Dataset items:
++++++++

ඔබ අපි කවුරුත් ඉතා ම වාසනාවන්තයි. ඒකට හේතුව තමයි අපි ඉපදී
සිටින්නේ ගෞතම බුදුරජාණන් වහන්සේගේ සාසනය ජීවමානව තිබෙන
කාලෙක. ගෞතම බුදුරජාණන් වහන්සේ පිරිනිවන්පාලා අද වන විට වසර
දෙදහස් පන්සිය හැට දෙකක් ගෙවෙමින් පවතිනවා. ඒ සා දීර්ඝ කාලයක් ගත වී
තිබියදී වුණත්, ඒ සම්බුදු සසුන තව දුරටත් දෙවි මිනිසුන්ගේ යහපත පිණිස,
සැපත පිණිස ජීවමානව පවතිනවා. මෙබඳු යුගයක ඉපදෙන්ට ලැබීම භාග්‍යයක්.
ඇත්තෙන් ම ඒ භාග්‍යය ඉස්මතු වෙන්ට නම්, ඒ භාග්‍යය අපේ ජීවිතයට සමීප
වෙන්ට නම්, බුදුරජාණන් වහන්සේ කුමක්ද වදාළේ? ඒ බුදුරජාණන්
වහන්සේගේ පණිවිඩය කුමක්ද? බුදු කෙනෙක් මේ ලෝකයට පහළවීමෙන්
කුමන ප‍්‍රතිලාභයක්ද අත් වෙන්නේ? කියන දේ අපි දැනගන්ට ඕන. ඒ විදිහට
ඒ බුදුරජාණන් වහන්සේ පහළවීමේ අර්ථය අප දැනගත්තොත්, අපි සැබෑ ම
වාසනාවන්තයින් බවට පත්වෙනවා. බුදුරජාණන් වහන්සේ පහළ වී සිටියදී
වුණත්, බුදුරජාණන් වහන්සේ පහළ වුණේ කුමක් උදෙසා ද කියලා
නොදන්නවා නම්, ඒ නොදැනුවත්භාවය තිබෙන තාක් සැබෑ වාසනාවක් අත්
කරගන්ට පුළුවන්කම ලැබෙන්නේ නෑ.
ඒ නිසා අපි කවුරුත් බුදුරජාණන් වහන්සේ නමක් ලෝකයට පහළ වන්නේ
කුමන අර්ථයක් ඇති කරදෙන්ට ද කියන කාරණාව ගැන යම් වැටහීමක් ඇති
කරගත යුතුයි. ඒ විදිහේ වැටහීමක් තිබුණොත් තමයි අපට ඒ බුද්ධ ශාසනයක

++++++++

Please report every line among the entries that includes "පහළව".

වහන්සේගේ පණිවිඩය කුමක්ද? බුදු කෙනෙක් මේ ලෝකයට පහළවීමෙන්
ඒ බුදුරජාණන් වහන්සේ පහළවීමේ අර්ථය අප දැනගත්තොත්, අපි සැබෑ ම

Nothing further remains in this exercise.